Rare Diseases — 5 Minutes for Special Needs

Rare Diseases



                               

A few years ago, I fell in love with Signing Time. Jack was struggling to do much more than scream and I was increasingly frustrated. In a last ditch effort, I bought some DVDs and prayed that he would communicate with me. Slowly, he began to sign (things like more and done) and I felt like maybe I could communicate with him.

That’s when I decided that I was going to stalk Rachel Coleman (co-Founder and general all-around awesome human being). I followed her on Twitter and began to join the weekly Signing Time chat (sadly, they’re no longer doing it–because it was SUPER fun!).
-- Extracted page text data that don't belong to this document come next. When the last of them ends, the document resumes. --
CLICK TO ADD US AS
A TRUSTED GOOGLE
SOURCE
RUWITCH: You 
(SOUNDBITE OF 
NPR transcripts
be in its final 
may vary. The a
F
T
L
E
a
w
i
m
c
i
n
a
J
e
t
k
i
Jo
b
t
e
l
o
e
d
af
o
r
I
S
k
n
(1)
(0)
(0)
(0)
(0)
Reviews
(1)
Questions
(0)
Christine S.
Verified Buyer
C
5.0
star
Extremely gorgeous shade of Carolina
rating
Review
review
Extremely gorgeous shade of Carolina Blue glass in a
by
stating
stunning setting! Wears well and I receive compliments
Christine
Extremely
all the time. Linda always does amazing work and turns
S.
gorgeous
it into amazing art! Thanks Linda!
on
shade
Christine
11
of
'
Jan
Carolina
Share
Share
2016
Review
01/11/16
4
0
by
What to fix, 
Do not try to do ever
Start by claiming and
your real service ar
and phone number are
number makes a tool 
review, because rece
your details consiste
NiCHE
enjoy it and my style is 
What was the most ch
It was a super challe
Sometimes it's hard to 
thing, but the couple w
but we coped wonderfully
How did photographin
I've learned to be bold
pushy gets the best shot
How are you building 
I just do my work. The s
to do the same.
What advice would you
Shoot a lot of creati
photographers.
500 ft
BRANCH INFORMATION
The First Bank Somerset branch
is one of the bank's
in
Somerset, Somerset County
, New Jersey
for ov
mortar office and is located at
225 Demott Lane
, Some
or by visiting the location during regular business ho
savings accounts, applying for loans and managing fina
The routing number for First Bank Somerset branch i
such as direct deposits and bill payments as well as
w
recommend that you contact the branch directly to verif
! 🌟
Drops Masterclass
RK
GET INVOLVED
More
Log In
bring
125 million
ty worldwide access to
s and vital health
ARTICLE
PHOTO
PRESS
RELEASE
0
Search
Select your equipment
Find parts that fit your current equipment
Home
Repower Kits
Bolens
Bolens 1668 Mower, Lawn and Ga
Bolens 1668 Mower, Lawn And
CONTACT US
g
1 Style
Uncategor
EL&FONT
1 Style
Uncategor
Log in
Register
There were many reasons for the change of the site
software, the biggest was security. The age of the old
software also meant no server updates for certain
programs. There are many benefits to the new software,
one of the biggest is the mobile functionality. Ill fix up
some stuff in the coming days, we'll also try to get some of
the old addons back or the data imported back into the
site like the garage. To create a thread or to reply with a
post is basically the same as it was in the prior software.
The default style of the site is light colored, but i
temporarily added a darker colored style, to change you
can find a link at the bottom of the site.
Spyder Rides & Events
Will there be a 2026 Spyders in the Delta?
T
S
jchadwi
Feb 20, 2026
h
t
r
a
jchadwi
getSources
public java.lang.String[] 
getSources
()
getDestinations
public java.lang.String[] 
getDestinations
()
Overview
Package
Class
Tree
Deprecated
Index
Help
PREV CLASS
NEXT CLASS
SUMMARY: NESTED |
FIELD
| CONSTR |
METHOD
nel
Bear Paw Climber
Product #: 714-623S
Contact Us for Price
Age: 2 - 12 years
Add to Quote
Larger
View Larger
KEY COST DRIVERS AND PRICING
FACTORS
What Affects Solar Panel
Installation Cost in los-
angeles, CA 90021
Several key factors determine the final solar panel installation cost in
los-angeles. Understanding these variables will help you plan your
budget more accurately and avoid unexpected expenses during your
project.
Over the years, Signing Time has become more than just a cute DVD to help my child learn how communicate with me–it’s become part of our family. For that, I am forever grateful.

So, imagine my surprise when I heard that:

A) There was a POTTY TIME DVD coming out!

B) I was going to get to review it!

Truly, this is fantastic! It’s 30 minutes of fun–with some valuable potty training lessons (My personal favorite song is “I Wash My Hands!”)!

The target audience is aged 1-5, but I figure that’s not relevant in our special situations! It’s really quite adorable. Rachel approaches potty training as such a positive thing–nothing to be worried about! The video focuses on listening to your body and doing what you need to do, when you need to do it! They speak of celebrating such amazing potty goodness—which I can appreciate (we celebrate every tiny milestone here!)!

If the DVD isn’t enough for you…the Potty Time website has numerous ways in which you can get even more support on your Potty Journey!

* There’s an app for that!

* You can purchase the Potty Watch—it’s a watch that sings and lights up to remind your child to go “try!”

* Print of this handy chart to help everyone celebrate success!

* Or…just read articles and tips for all parents.

If that’s not enough for you (or you’re a groupie like me), follow Signing Time on Twitter or Facebook—and also do the same for Potty Time! (TwitterFacebook)

 

But wait…there’s more!

I want YOU to have a copy to help you on your Potty Training Expedition! Leave a comment telling me why you would love this–simple, right? I will use the random generator (Jack picks a name out of a hat) to draw a number, and that person will get their very own copy of Potty Time! Yippee! Entries must be in by Wednesday, February 22, 2012 at 12 noon (my time–East coast).

Good Luck! And thank you Signing Time for enriching my life in so many beautiful ways! Love you!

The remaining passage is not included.